Thursday, November 22, 2012

The hunt for a generic sort

WikiCFP is quite useful for collecting together information about conferences you may be interested in submitting to. It even has a nice google calendar view, where you can see the deadlines of your selected conferences coming up. However, you may need to have additional information about each conference, so it's conceivable that a small database may be a good idea here.

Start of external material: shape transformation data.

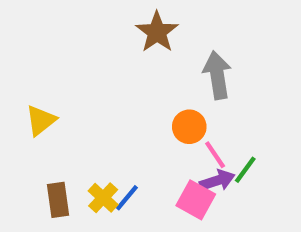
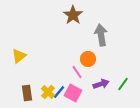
pink line: (215, 155) -> (77, 72), moved
green line: (245, 170) -> (123, 84), moved
pink square: (196, 200) -> (73, 93), moved

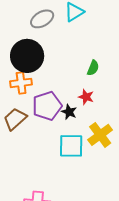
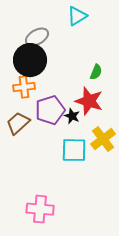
gray ellipse: (42, 19) -> (37, 37), moved
red star: (86, 97) -> (89, 101), size x1.8

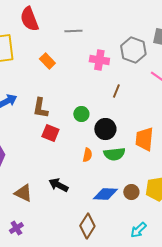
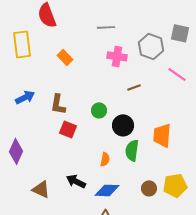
gray line: (73, 31) -> (106, 27), moved
brown line: (116, 91) -> (134, 87), turned 48
green semicircle: (114, 154) -> (132, 150), turned 105
orange semicircle: (87, 155) -> (105, 159), moved
blue diamond: (105, 194) -> (107, 190), moved

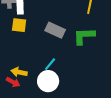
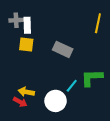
green L-shape: (84, 36) -> (92, 78), moved
cyan line: (50, 64) -> (72, 86), moved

We will use Prolog as our database engine, not only because we absolutely love it, but because XSB offers a very generic sorting routine, called parsort/4:


parsort(+L1, +SortSpec, +ElimDupl, ?L2)
  - L1 is the list we want to sort
  - SortSpec is a sorting specification; can be asc(I) or dsc(I), where I is an argument number. So asc(1) means sort in ascending order with respect to the first argument of the terms in List, desc(3) means sort in descending order with respect to the third argument of the terms in List e.t.c.
  - if ElimDupl is non-zero, then the duplicate elimination is performed before returning the output, and if it's zero duplicate elimination is not performed
  - L2 is the variable that holds the final result.

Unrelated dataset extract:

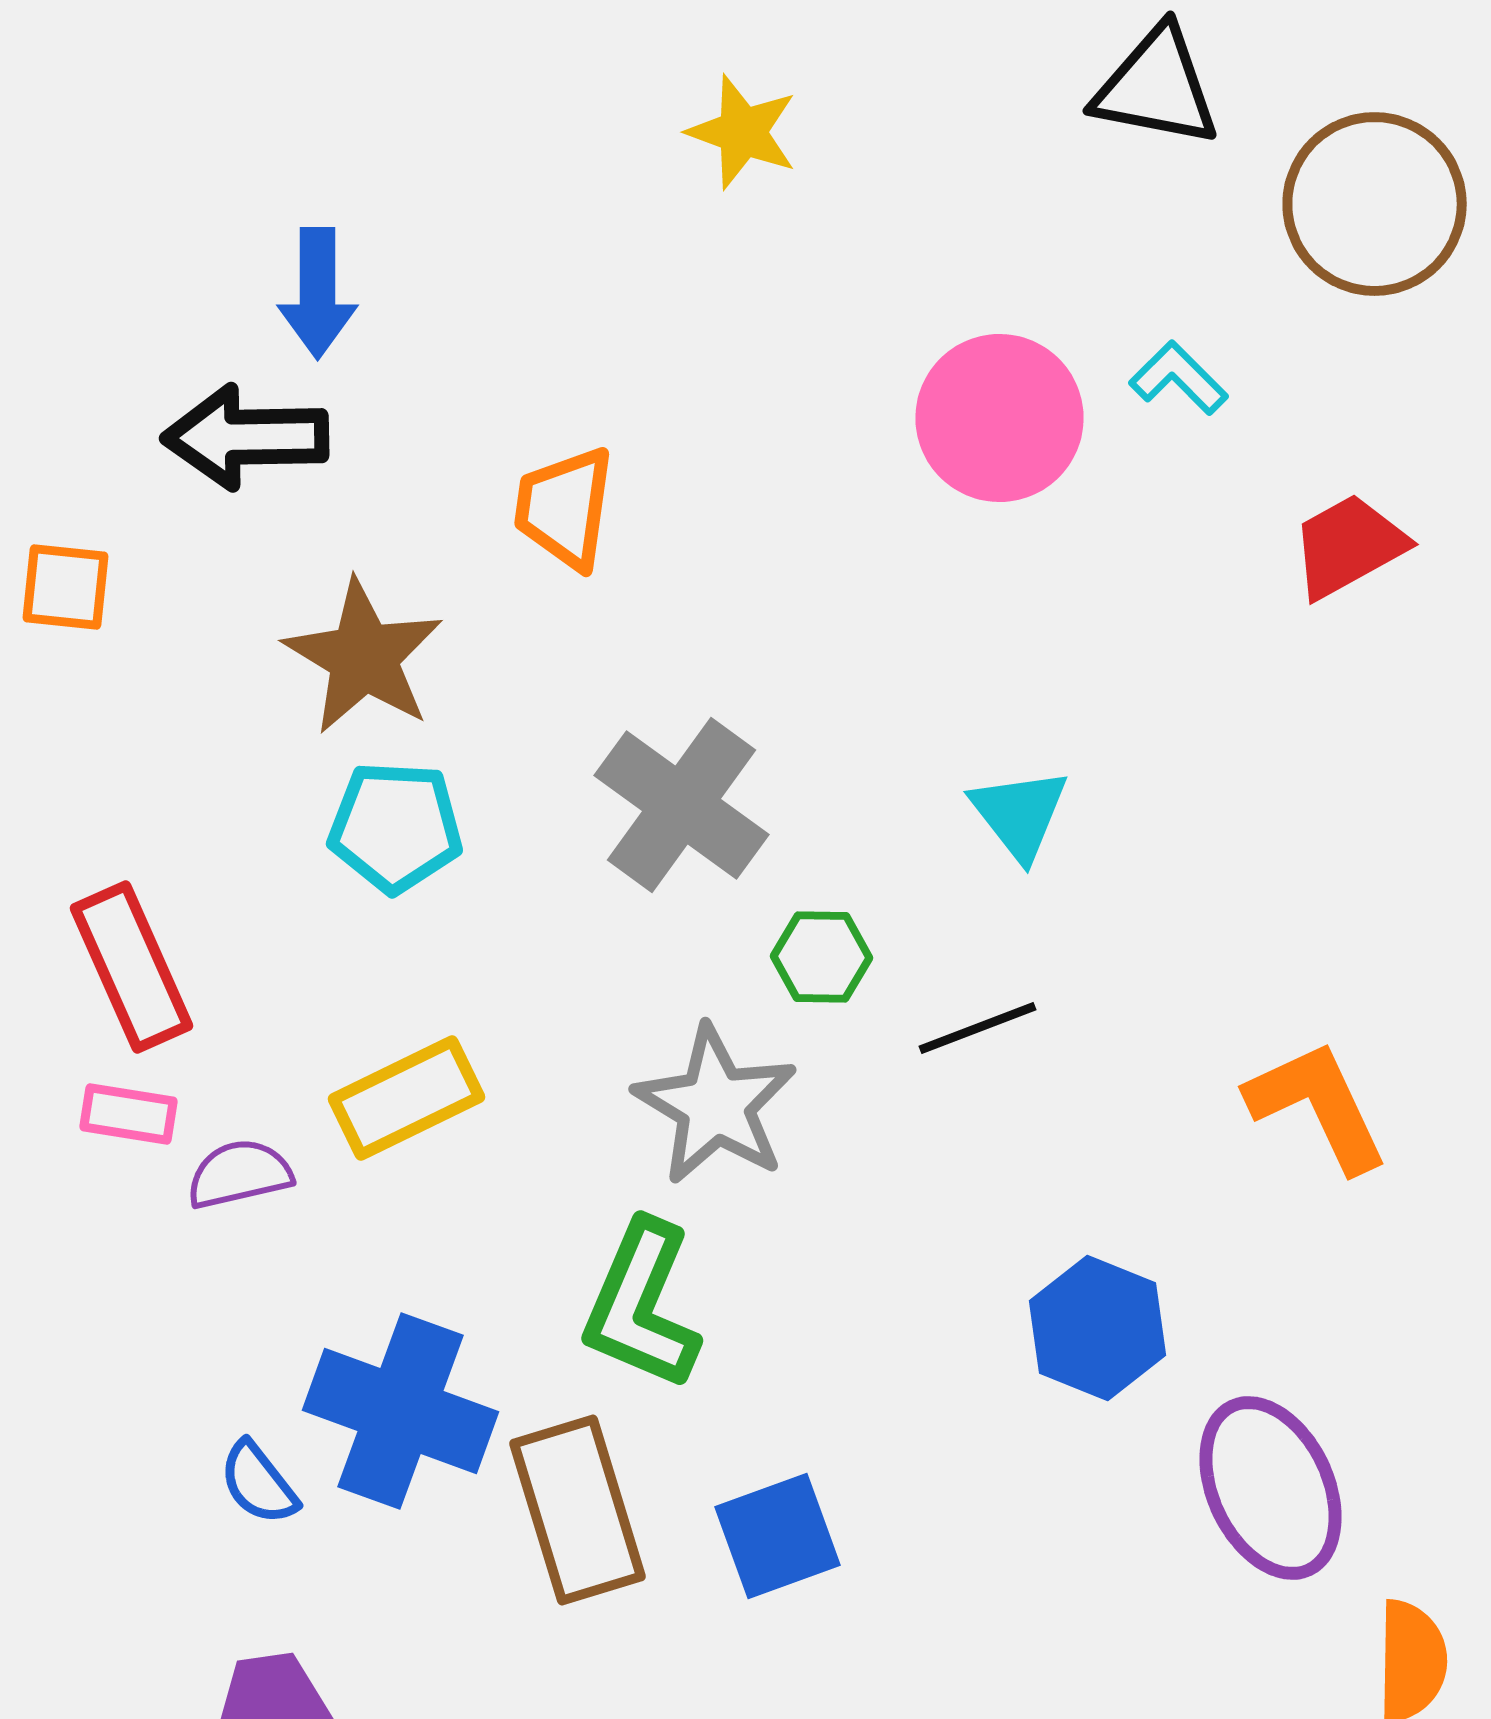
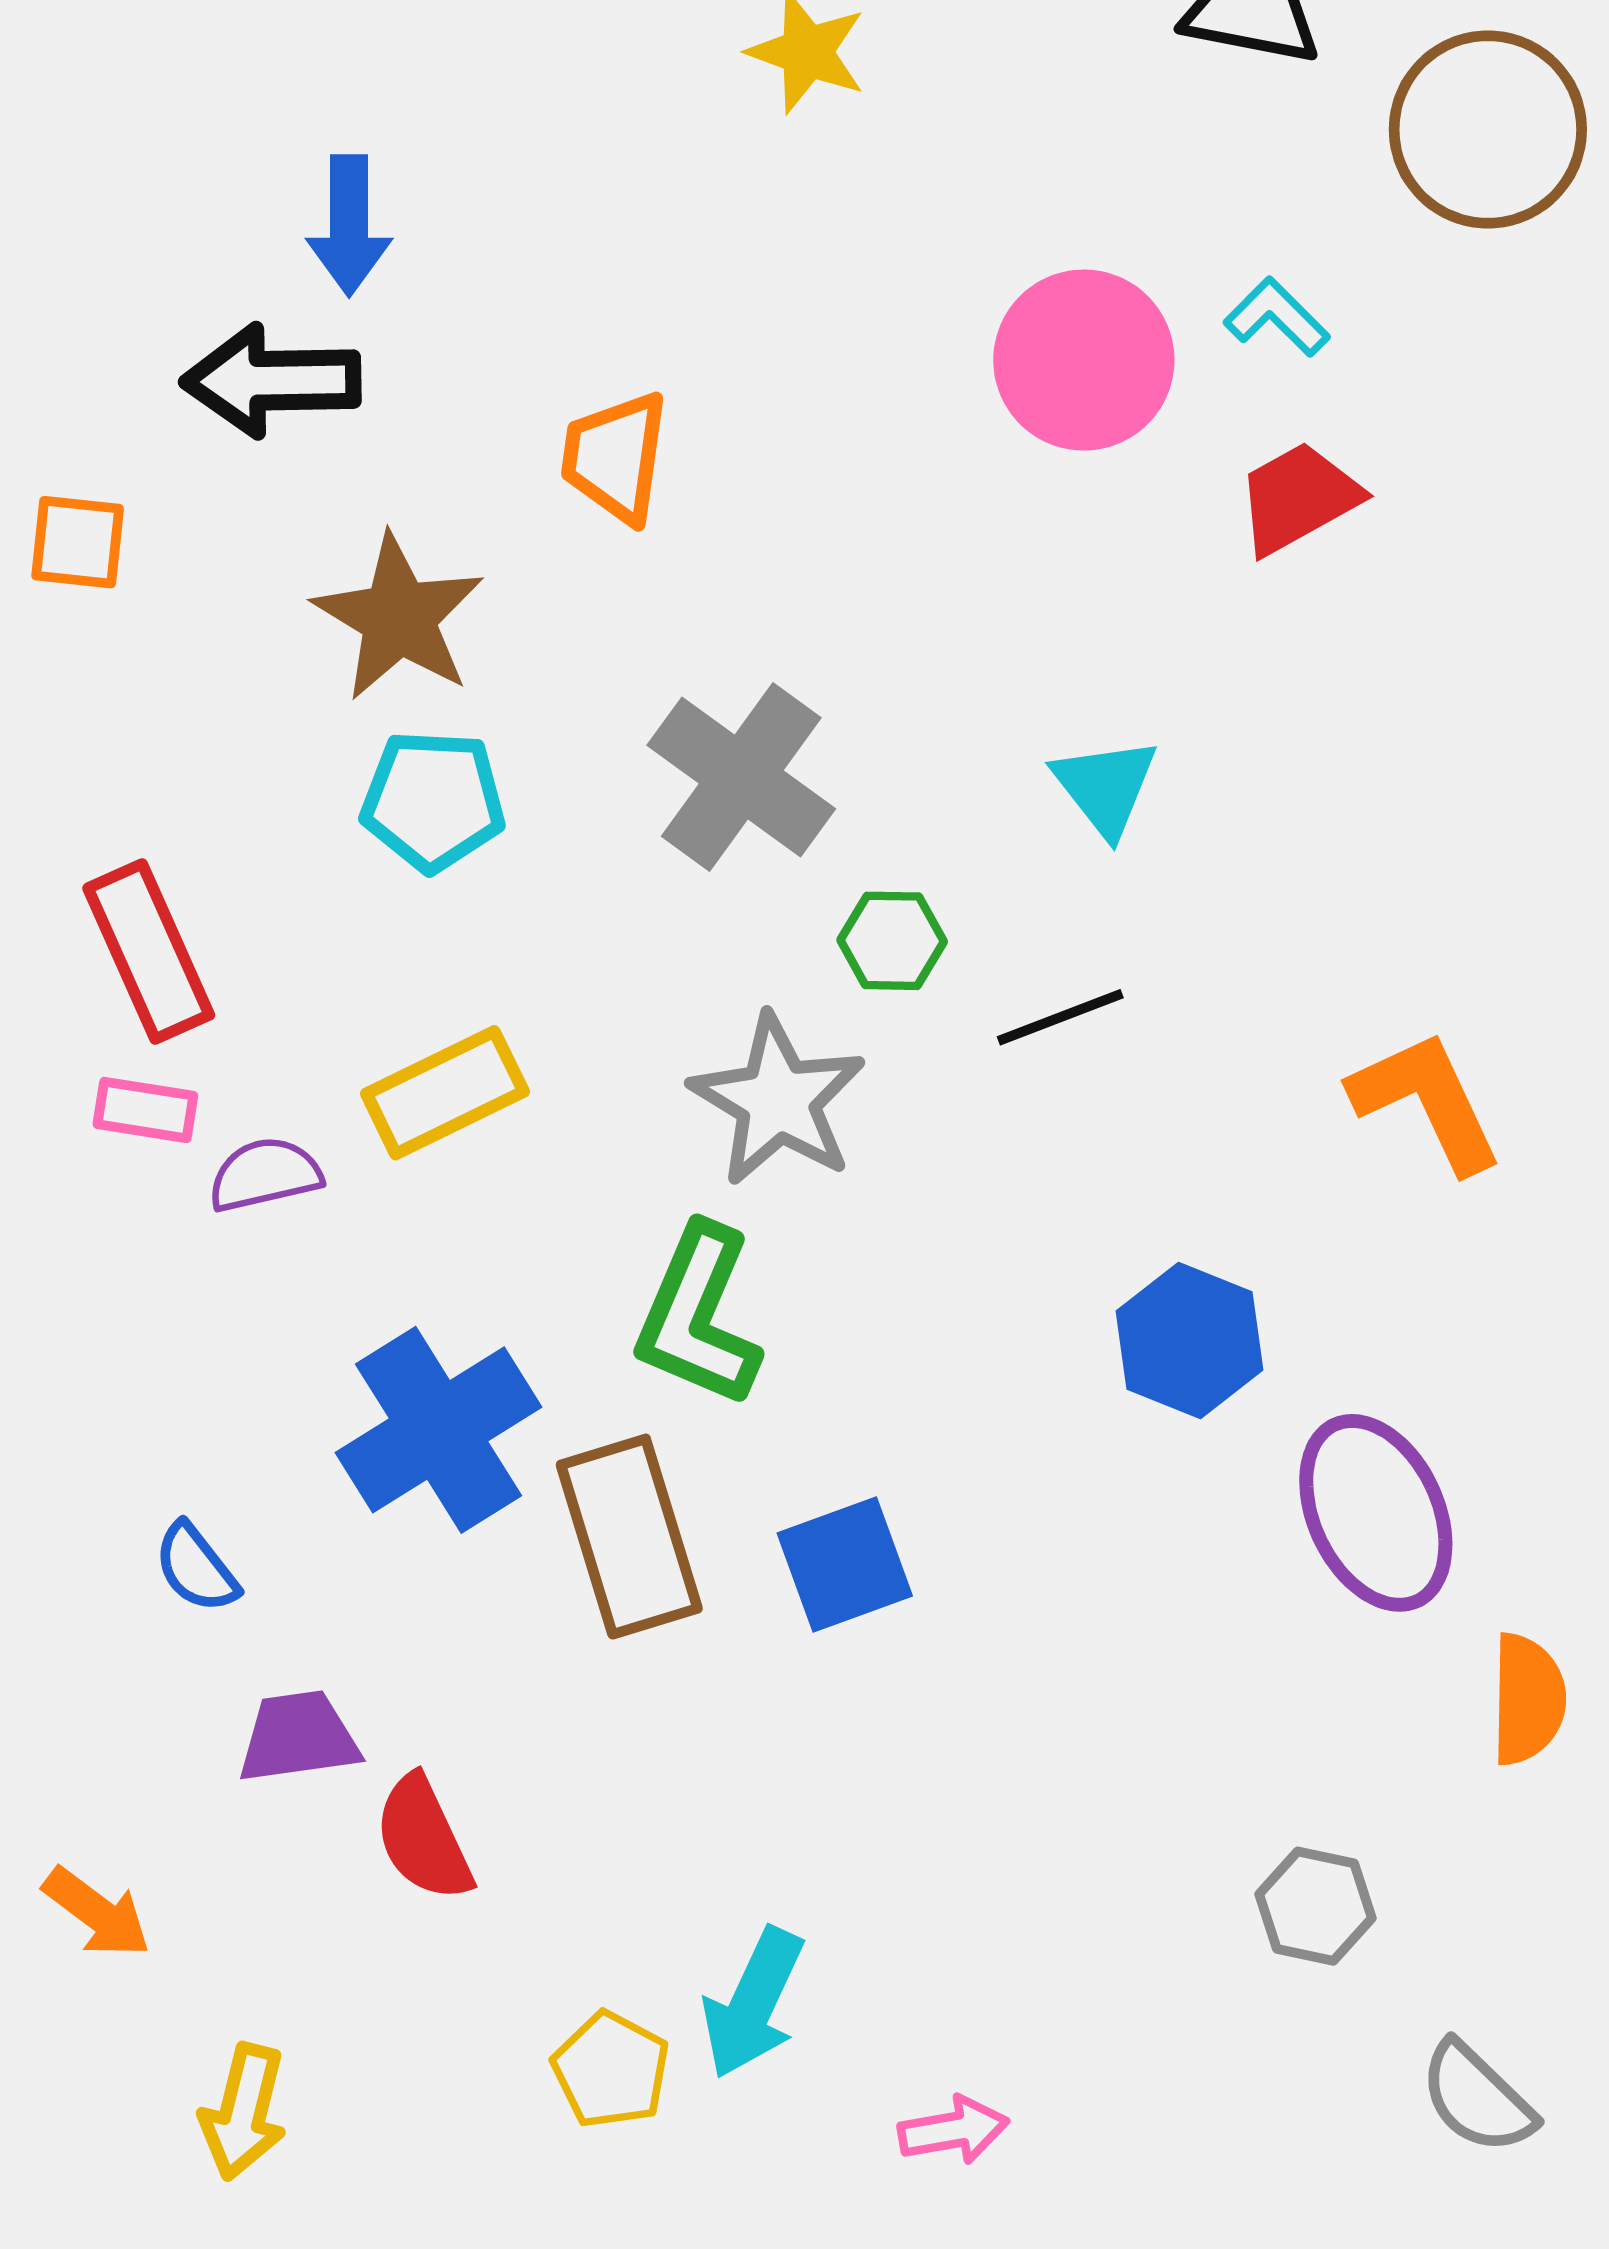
red trapezoid: (1348, 546) -> (1298, 498), moved
blue cross: (400, 1411) -> (438, 1430), turned 38
blue semicircle: (258, 1483) -> (196, 1568), moved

Okay, so let's start with defining our facts. We will use a separate source file that will contain information about the conferences that we are interested in, stored as Prolog facts of the form

conf(ShortName,FullName,Dates,Deadline,Website).

The first thing we need is a prediate that will take as input a list of conf/5 facts and print out their contents in a pretty way:


print_list(PD,PW,[pconf(Name,Descr,When,Deadline,Web)|Confs]) :-
        write(Name),
        atom_length(Name,NLen), T1 is 10 - NLen, tab(T1),
        ( PD == 1
        -> write(Descr), atom_length(Descr,DLen), T2 is 80 - DLen, tab(T2)
        ; true
        ),
        write(When), atom_length(When,WLen), T3 is 20 - WLen, tab(T3),
        write_deadline(Deadline), tab(2),
        ( PW == 1
        -> write(Web), atom_length(Web,WeLen), T5 is 20 - WeLen, tab(T5)
        ; true
        ),
        nl,
        print_list(PD,PW,Confs),
        fail.

I call the technique used here "print-by-failure"; the call to "fail" in the end of the definition of print_list/3 ensures that things will continue to get printed out until the list is empty. Deadlines are represented by terms of the form deadline(Month,Day,Year). We want to print out information just for the conferences for which the deadline hasn't passed yet, so the following predicate is also useful:



before(today(M,D1,Y),deadline(M,D,Y)) :-
        D1 < D, !.
before(today(M1,_D1,Y),deadline(M,_D,Y)) :-
        M1 < M, !.
before(today(_M1,_D1,Y1),deadline(_M,_D,Y)) :-
        Y1 < Y.

And last but not least, the predicate that will generate a list containing the information needed from the conf/5 facts, print out a nice table and then call print_list/3 to do the rest:



show_confs(PD,PW) :-
        findall(pconf(Name,Descr,When,deadline(M,D,Y),Web),
                ( conf(Name,Descr,When,deadline(M,D,Y),Web), datime(datime(Y1,M1,D1,_,_,_)), 
                  before(today(M1,D1,Y1),deadline(M,D,Y)) ),
                List),
        write('Name'), tab(6), %10
        ( PD == 1
        -> write('Description'), tab(69) % 80
        ; true
        ),
        write('Date'), tab(16), % 20
        write('Deadline'), tab(8), % 16
        ( PW == 1
        -> write('Web'), tab(17) % 20
        ; true
        ),nl,
        writeln('------------------------------------------------------------------------------------------------------------------------------------------------------'),
        parsort(List,[asc(4)],1,SList),
        print_list(PD,PW,SList).

The nice thing with parsort/4 is that we can change the way our output will look like without any change to the sorting routine at all! The only thing we need is a different specification of the sorting specifications. Here, for example, I want to sort in ascending order with respect to the deadline of each conference, which is pretty handy. Try to do all this with 50 lines of C code... :)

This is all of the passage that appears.